En mevrouw Alena en moeder praatten op dezelfde manier met elkaar, hoewel ze slechts een beetje bier dronken en helemaal geen graanjenever. Deze gedaantewisseling, dit slechten van een taalbarrière, daar heeft Ole nooit bij gekund. Had hij het wel doorgekregen, dan had hij een speciale taalschool kunnen oprichten en een fortuin verdienen.

In de keuken was het plotseling bloedheet geworden. Er werden foto ́s bekeken van die fameuze gezamenlijke vakantie, waar ze elkaar hadden gevonden, en daarna zongen ze oude Tsjechische en Duitse volksliedjes, slachtten een stuk spek om daar hapjes van te maken, maakten nog een fles graanjenever open en toen trokken moeder en mevrouw Alena hun jas aan en gingen liever kerstcadeaus kopen.

Toen ze met tassen vol lekkernijen terugkwamen, lag Ole’s vader op de bank voor de buis waarop een westers amusementsprogramma was te slapen, en meneer Munzar zat in de gemakkelijke stoel te knikkebollen met op zijn schoot het instructieboekje van vaders Honecker, geopend op de pagina met een afbeelding van de motor.
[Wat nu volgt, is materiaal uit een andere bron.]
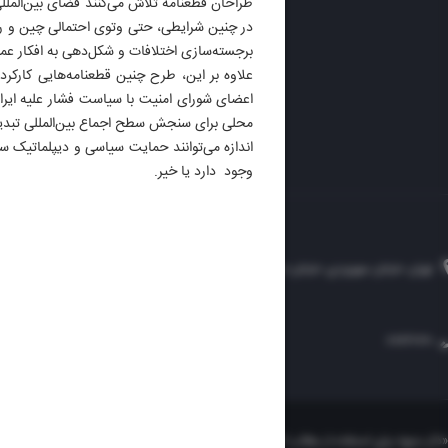
DAILY
طراحان قطعنامه تلاش می‌کنند فضای بین‌المللی
در چنین شرایطی، حتی وتوی احتمالی چین و روس
برجسته‌سازی اختلافات و شکل‌دهی به افکار عمو
علاوه بر این، طرح چنین قطعنامه‌هایی کارکر
اعضای شورای امنیت با سیاست فشار علیه ایرا
محلی برای سنجش سطح اجماع بین‌المللی تبدیل م
اندازه می‌توانند حمایت سیاسی و دیپلماتیک سای
وجود دارد یا خیر.
تهران، خیابان سهروردی، خیابان خرمشهر، نرسیده به مصلی، موسسه فرهنگی-مطبوعاتی ایران
۸۸۷۶۱۲۵۴
۳۰۰۰۴۵۱۲۱۳
۸۸۷۶۱۷۲۰
«ذکر منبع» برای استفاده از مطالب کافیست. تمام حقوق این وب‌سایت نیز برای موسسه فرهنگی-م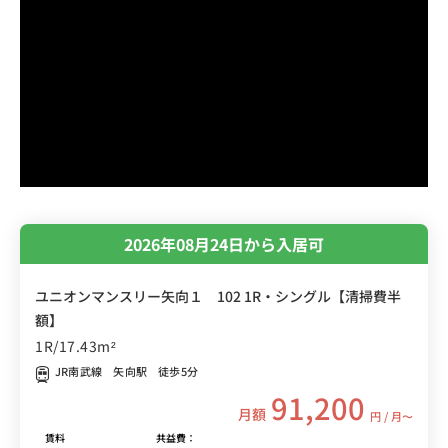
2026年08月24日から入居可
ユニオンマンスリー矢向１ 102 1R・シングル【清掃費半
額】
1R/17.43m²
JR南武線 矢向駅 徒歩5分
91,200
月額
円 / 月〜
賃料
共益費：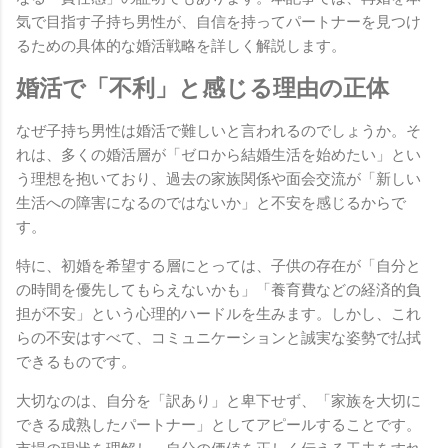
気で目指す子持ち男性が、自信を持ってパートナーを見つけ
るための具体的な婚活戦略を詳しく解説します。
婚活で「不利」と感じる理由の正体
なぜ子持ち男性は婚活で難しいと言われるのでしょうか。そ
れは、多くの婚活層が「ゼロから結婚生活を始めたい」とい
う理想を抱いており、過去の家族関係や面会交流が「新しい
生活への障害になるのではないか」と不安を感じるからで
す。
特に、初婚を希望する層にとっては、子供の存在が「自分と
の時間を優先してもらえないかも」「養育費などの経済的負
担が不安」という心理的ハードルを生みます。しかし、これ
らの不安はすべて、コミュニケーションと誠実な姿勢で払拭
できるものです。
大切なのは、自分を「訳あり」と卑下せず、「家族を大切に
できる成熟したパートナー」としてアピールすることです。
Hoe het nu met ze gaat, weet Ole niet. Ook zijn ouders weten het niet. Sinds de omwenteling zijn ze niet meer geweest en de ruilhandel is gestopt.


richting plzen


Het eerste officiële concert van Die Toten Hosen in een communistisch land is gewoon verplichte kost. Ole en Frank spijbelden toen gewoon. Franks broer Torsten ging er uiteindelijk niet heen, hoewel hij er de drijvende kracht achter was geweest. Van een grote oude knoop had hij een eigen button gemaakt waarop hij met viltstift Die Toten Hosen kalkte. Maar toen kwam hij met zijn fiets tussen de tramrails, vloog over het stuur, brak twee voortanden en kreeg gips om zijn been. Hij vond het vreselijk, maar dankzij het gips kreeg hij tenminste een goede punkbijnaam: Gips.

Frank beloofde een handtekening van de band voor Torsten mee te nemen.
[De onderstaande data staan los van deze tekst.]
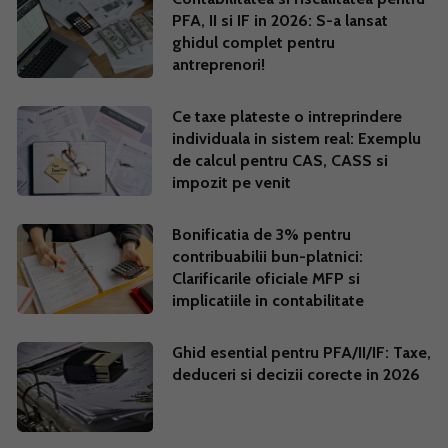
PFA, II si IF in 2026: S-a lansat
ghidul complet pentru
antreprenori!
Ce taxe plateste o intreprindere
individuala in sistem real: Exemplu
de calcul pentru CAS, CASS si
impozit pe venit
Bonificatia de 3% pentru
contribuabilii bun-platnici:
Clarificarile oficiale MFP si
implicatiile in contabilitate
Ghid esential pentru PFA/II/IF: Taxe,
deduceri si decizii corecte in 2026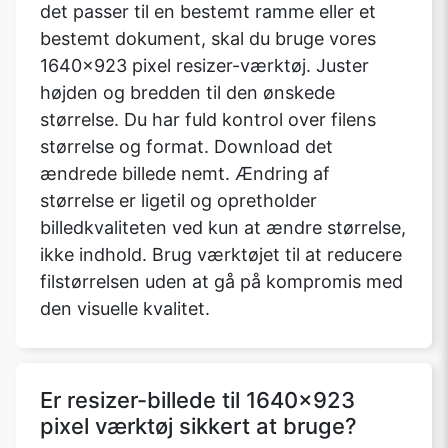
det passer til en bestemt ramme eller et
bestemt dokument, skal du bruge vores
1640x923 pixel resizer-værktøj. Juster
højden og bredden til den ønskede
størrelse. Du har fuld kontrol over filens
størrelse og format. Download det
ændrede billede nemt. Ændring af
størrelse er ligetil og opretholder
billedkvaliteten ved kun at ændre størrelse,
ikke indhold. Brug værktøjet til at reducere
filstørrelsen uden at gå på kompromis med
den visuelle kvalitet.
Er resizer-billede til 1640x923
pixel værktøj sikkert at bruge?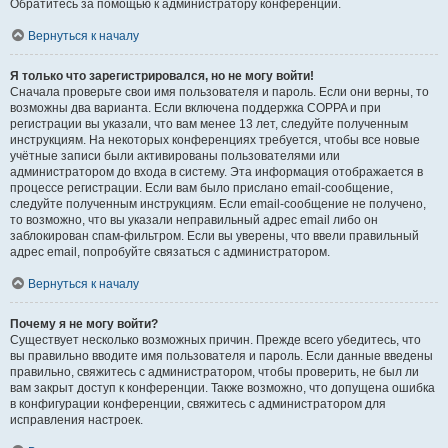
Обратитесь за помощью к администратору конференции.
Вернуться к началу
Я только что зарегистрировался, но не могу войти!
Сначала проверьте свои имя пользователя и пароль. Если они верны, то
возможны два варианта. Если включена поддержка COPPA и при
регистрации вы указали, что вам менее 13 лет, следуйте полученным
инструкциям. На некоторых конференциях требуется, чтобы все новые
учётные записи были активированы пользователями или
администратором до входа в систему. Эта информация отображается в
процессе регистрации. Если вам было прислано email-сообщение,
следуйте полученным инструкциям. Если email-сообщение не получено,
то возможно, что вы указали неправильный адрес email либо он
заблокирован спам-фильтром. Если вы уверены, что ввели правильный
адрес email, попробуйте связаться с администратором.
Вернуться к началу
Почему я не могу войти?
Существует несколько возможных причин. Прежде всего убедитесь, что
вы правильно вводите имя пользователя и пароль. Если данные введены
правильно, свяжитесь с администратором, чтобы проверить, не был ли
вам закрыт доступ к конференции. Также возможно, что допущена ошибка
в конфигурации конференции, свяжитесь с администратором для
исправления настроек.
Ze zaten in de trein, ieder bij zijn eigen raam. Ze bogen naar buiten en trokken blaadjes van de bomen.

‘Dit is punk dus!’

‘Dit is punk dus!’

‘Kanker, jááá’!’

‘Sex Pistols!’

‘Die Toten Hosen!’

‘Zuipen!’

‘Roken!’

‘Voor altijd!’

‘Amen!’

Hangend uit hun raam stonden ze te brullen en de wind rukte de woorden direct van hun mond. Die werden versnipperd tot kleine deeltjes die achter de trein over het spoor werden gestrooid en snel op het gloeiende grint smolten.
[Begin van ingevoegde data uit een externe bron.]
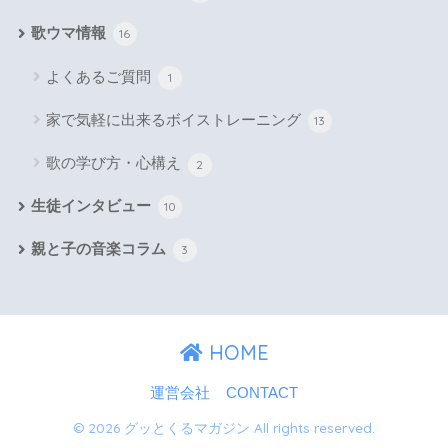
歌ウマ情報
16
よくあるご質問
1
家で気軽に出来るボイストレーニング
13
歌の学び方・心構え
2
生徒インタビュー
10
親と子の音楽コラム
3
HOME
運営会社
CONTACT
© 2026 グッとくるマガジン All rights reserved.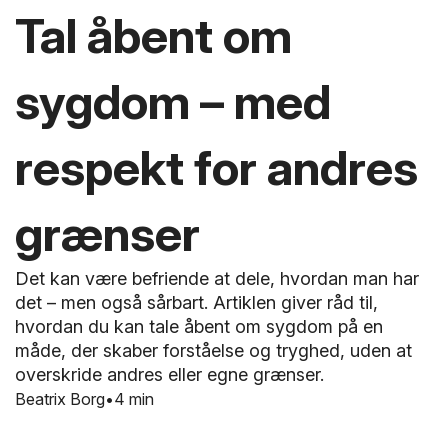
Tal åbent om
sygdom – med
respekt for andres
grænser
Det kan være befriende at dele, hvordan man har
det – men også sårbart. Artiklen giver råd til,
hvordan du kan tale åbent om sygdom på en
måde, der skaber forståelse og tryghed, uden at
overskride andres eller egne grænser.
Beatrix Borg
4 min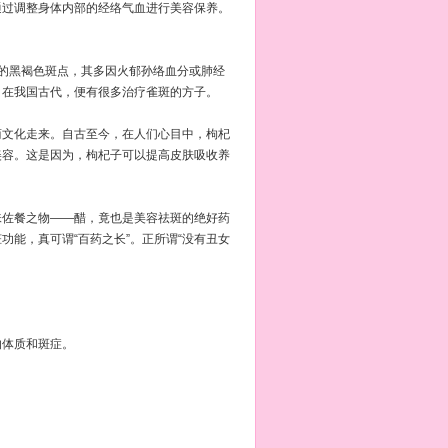
过调整身体内部的经络气血进行美容保养。
在的黑褐色斑点，其多因火郁孙络血分或肺经
。在我国古代，便有很多治疗雀斑的方子。
商文化走来。自古至今，在人们心目中，枸杞
美容。这是因为，枸杞子可以提高皮肤吸收养
佐餐之物——醋，竟也是美容祛斑的绝好药
能，真可谓“百药之长”。正所谓“没有丑女
体质和斑症。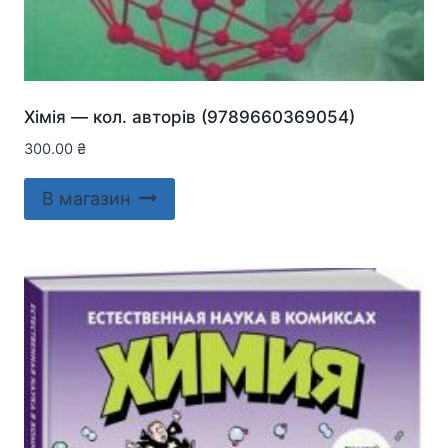
Хiмiя — кол. авторів (9789660369054)
300.00
₴
В магазин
Ole kan zich niet precies herinneren of ze dit echt hebben geschreeuwd. Misschien iets anders, dat is zelfs waarschijnlijk, maar ze hadden zeker iets geroepen, want dat doe je toch op zulke momenten gewoon. Herinneringen zijn als een brij, soms dun, soms dik. Nooit hele zinnen, maar slechts verloren letters op de bodem van een bord, waar je uiteindelijk altijd alleen maar door je eigen versplinterde en verbaasde gezicht wordt opgewacht.

Misschien is het een beetje anders geweest. Maar het was toen vooral nog steeds een spelletje geweest. Ook al deden ze in de oefenruimte alsof, in die tijd waren ze beslist nog geen punkers, en zo zagen ze er ook niet uit. Pas Tsjechoslowakije maakte echte punkers van ze.